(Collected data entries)
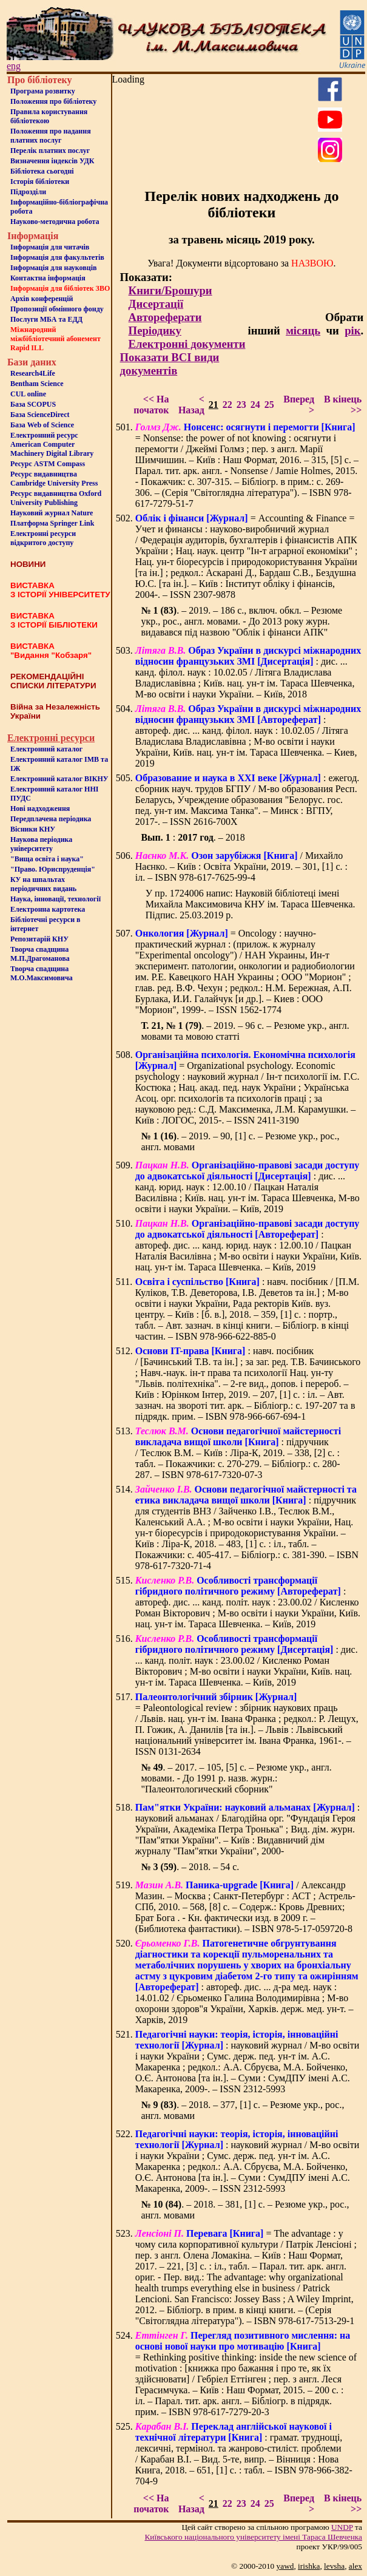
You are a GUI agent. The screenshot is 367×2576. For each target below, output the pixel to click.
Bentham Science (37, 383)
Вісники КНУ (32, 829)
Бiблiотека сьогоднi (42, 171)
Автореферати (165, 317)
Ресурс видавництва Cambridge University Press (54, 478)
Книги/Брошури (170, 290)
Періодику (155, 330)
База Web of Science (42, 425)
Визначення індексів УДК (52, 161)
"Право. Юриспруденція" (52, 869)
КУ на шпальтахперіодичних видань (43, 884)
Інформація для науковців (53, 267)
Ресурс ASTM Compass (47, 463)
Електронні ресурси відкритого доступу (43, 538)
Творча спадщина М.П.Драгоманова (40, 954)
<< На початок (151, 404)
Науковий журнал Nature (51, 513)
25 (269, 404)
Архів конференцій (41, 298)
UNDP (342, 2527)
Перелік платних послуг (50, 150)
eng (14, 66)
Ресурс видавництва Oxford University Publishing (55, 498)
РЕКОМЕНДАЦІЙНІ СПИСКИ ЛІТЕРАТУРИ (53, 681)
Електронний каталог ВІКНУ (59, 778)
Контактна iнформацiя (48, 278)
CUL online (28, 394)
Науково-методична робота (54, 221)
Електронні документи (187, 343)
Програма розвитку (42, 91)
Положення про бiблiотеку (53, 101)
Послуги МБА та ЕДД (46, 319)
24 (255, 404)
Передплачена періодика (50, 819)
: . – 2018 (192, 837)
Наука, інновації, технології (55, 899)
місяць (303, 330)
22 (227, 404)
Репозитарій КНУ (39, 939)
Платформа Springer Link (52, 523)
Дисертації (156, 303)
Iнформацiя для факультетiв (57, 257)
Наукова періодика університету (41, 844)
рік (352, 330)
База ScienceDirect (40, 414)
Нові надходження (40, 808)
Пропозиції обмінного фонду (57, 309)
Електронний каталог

Task to complete: Without changing a word, retype the data above and omit its pictures.

Response below:
You are a GUI agent. The screenshot is 367×2576. For each target below, output the pixel to click.
Bentham Science (37, 383)
Вісники КНУ (32, 829)
Бiблiотека сьогоднi (42, 171)
Автореферати (165, 317)
Ресурс видавництва Cambridge University Press (54, 478)
Книги/Брошури (170, 290)
Періодику (155, 330)
База Web of Science (42, 425)
Визначення індексів УДК (52, 161)
"Право. Юриспруденція" (52, 869)
КУ на шпальтахперіодичних видань (43, 884)
Інформація для науковців (53, 267)
Ресурс ASTM Compass (47, 463)
Електронні ресурси відкритого доступу (43, 538)
Творча спадщина М.П.Драгоманова (40, 954)
<< На початок (151, 404)
Науковий журнал Nature (51, 513)
25 (269, 404)
Архів конференцій (41, 298)
UNDP (342, 2527)
Перелік платних послуг (50, 150)
eng (14, 66)
Ресурс видавництва Oxford University Publishing (55, 498)
РЕКОМЕНДАЦІЙНІ СПИСКИ ЛІТЕРАТУРИ (53, 681)
Електронний каталог ВІКНУ (59, 778)
Контактна iнформацiя (48, 278)
CUL online (28, 394)
Науково-методична робота (54, 221)
Електронні документи (187, 343)
Програма розвитку (42, 91)
Положення про бiблiотеку (53, 101)
Послуги МБА та ЕДД (46, 319)
24 (255, 404)
Передплачена періодика (50, 819)
: . – 2018 (192, 837)
Наука, інновації, технології (55, 899)
місяць (303, 330)
22 (227, 404)
Репозитарій КНУ (39, 939)
Платформа Springer Link (52, 523)
Дисертації (156, 303)
Iнформацiя для факультетiв (57, 257)
Наукова періодика університету (41, 844)
рік (352, 330)
База ScienceDirect (40, 414)
Нові надходження (40, 808)
Пропозиції обмінного фонду (57, 309)
Електронний каталог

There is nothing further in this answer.